_EXERCISE BRIEF_
In the records that follow, find the line with "Effortlessly Download WhatsApp"; from there, retype every line exactly through the line with "START READING", which also belongs to the answer.

Stored data entries:
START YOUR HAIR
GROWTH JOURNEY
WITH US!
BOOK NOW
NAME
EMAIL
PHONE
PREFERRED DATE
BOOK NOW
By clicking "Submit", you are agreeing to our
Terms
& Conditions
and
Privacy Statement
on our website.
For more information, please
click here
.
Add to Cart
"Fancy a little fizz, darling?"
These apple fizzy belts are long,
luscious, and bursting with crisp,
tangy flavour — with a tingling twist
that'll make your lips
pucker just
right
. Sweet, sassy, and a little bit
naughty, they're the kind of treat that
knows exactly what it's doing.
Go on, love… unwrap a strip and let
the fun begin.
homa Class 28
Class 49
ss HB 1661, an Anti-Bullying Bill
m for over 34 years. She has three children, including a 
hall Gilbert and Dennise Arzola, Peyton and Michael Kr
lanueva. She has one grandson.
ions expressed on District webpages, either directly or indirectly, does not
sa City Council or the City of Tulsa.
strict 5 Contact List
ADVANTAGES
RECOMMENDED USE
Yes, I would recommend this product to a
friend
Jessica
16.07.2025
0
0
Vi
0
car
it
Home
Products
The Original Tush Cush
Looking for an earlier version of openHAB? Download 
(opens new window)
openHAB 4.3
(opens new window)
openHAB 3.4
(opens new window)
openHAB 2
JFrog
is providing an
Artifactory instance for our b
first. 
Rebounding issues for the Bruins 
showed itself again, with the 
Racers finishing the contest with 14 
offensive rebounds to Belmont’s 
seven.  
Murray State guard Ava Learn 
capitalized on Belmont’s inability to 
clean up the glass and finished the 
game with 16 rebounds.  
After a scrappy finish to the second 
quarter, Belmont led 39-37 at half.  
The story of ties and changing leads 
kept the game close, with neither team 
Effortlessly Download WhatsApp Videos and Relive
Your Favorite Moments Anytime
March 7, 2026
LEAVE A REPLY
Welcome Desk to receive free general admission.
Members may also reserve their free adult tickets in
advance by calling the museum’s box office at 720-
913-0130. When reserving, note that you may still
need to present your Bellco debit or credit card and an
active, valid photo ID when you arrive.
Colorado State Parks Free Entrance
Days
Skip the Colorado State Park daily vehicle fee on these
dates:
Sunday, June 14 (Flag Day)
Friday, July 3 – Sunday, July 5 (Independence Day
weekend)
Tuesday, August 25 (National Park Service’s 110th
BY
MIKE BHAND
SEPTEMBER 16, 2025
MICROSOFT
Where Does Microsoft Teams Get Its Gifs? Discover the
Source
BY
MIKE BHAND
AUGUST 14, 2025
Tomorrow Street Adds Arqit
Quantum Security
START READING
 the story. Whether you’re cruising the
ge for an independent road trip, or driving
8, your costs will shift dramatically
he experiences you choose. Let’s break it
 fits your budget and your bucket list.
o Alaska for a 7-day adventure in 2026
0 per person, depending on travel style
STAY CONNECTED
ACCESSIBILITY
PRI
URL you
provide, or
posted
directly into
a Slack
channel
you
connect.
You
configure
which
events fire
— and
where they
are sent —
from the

...

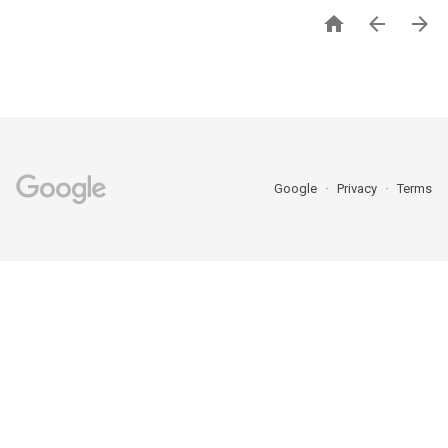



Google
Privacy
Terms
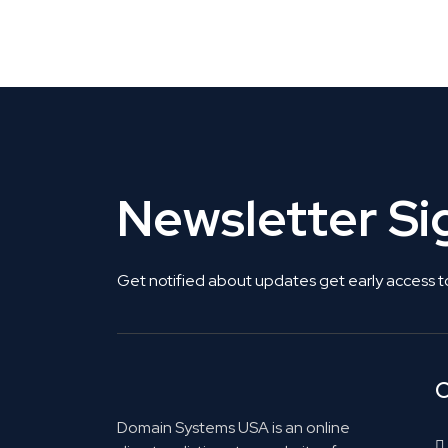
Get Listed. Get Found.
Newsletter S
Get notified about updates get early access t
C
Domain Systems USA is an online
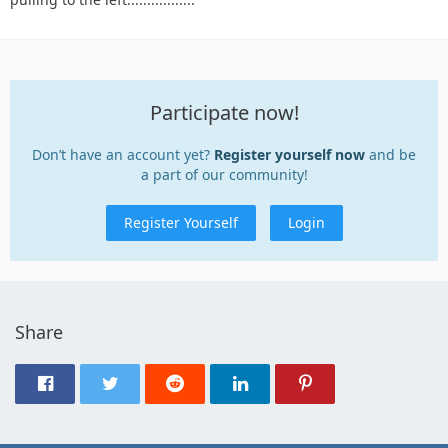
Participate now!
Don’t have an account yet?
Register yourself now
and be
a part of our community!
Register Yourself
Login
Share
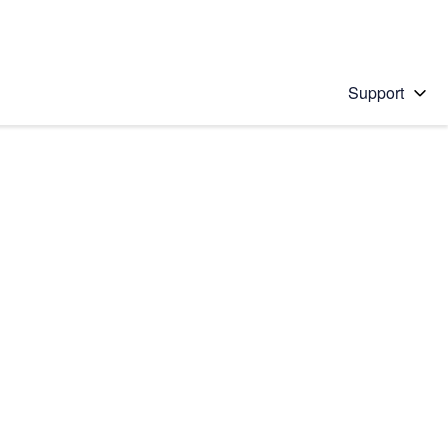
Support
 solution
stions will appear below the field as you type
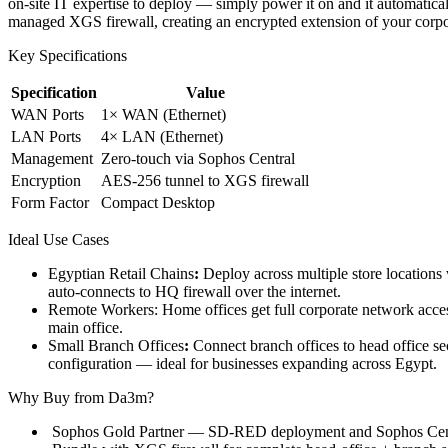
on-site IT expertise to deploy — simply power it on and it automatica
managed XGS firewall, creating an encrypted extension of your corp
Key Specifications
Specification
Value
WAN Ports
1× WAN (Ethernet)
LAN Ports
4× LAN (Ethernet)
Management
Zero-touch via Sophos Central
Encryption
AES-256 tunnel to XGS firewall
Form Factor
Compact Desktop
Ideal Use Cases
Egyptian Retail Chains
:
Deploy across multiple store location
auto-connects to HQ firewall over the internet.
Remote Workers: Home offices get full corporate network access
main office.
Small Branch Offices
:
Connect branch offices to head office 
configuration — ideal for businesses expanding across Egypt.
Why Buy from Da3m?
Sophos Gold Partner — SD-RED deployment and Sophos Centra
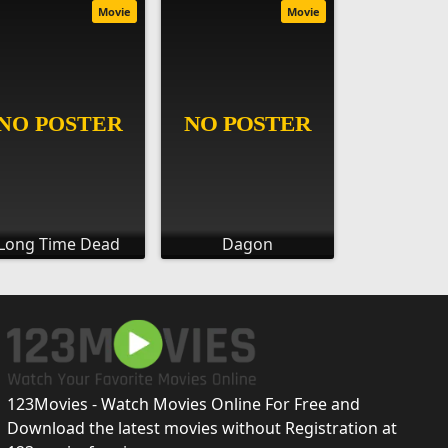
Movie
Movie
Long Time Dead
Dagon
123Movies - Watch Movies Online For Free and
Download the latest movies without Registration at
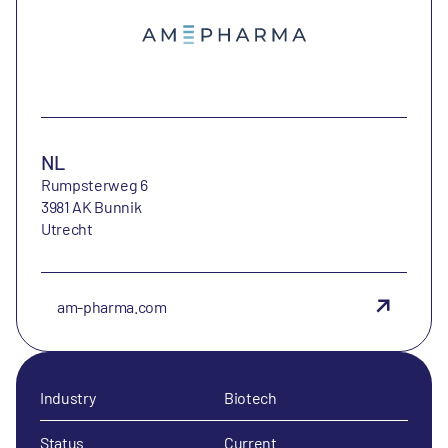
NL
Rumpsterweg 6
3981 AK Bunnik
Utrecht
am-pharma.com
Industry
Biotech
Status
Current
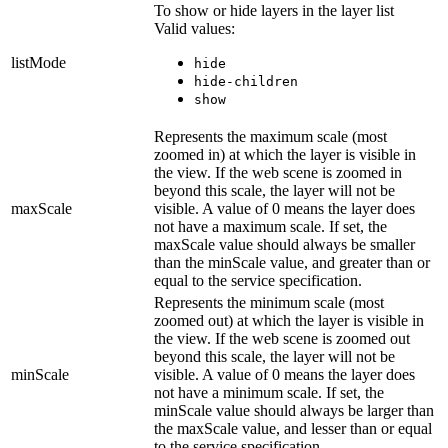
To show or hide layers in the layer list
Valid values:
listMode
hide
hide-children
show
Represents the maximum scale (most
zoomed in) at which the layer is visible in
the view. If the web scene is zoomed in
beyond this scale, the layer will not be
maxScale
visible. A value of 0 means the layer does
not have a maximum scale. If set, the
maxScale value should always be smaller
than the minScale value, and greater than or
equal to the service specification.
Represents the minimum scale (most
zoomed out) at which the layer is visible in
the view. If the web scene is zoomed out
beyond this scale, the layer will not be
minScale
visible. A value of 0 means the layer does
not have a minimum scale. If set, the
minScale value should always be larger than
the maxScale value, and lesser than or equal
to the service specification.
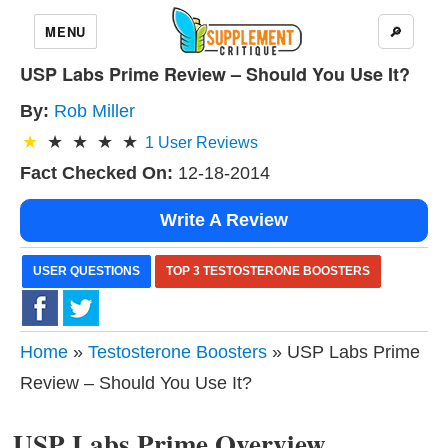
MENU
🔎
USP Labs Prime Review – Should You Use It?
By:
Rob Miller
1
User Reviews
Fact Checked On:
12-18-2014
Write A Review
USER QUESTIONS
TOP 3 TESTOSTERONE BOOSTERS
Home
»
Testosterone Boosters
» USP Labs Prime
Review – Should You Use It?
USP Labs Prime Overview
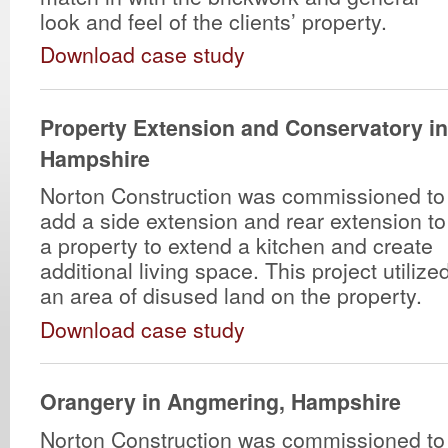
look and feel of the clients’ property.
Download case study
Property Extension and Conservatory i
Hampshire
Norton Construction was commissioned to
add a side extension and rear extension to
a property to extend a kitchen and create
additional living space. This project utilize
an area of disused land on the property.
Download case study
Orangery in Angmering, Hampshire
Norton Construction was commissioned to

_EXERCISE RESPONSE_
Effortlessly Download WhatsApp Videos and Relive
Your Favorite Moments Anytime
March 7, 2026
LEAVE A REPLY
Welcome Desk to receive free general admission.
Members may also reserve their free adult tickets in
advance by calling the museum’s box office at 720-
913-0130. When reserving, note that you may still
need to present your Bellco debit or credit card and an
active, valid photo ID when you arrive.
Colorado State Parks Free Entrance
Days
Skip the Colorado State Park daily vehicle fee on these
dates:
Sunday, June 14 (Flag Day)
Friday, July 3 – Sunday, July 5 (Independence Day
weekend)
Tuesday, August 25 (National Park Service’s 110th
BY
MIKE BHAND
SEPTEMBER 16, 2025
MICROSOFT
Where Does Microsoft Teams Get Its Gifs? Discover the
Source
BY
MIKE BHAND
AUGUST 14, 2025
Tomorrow Street Adds Arqit
Quantum Security
START READING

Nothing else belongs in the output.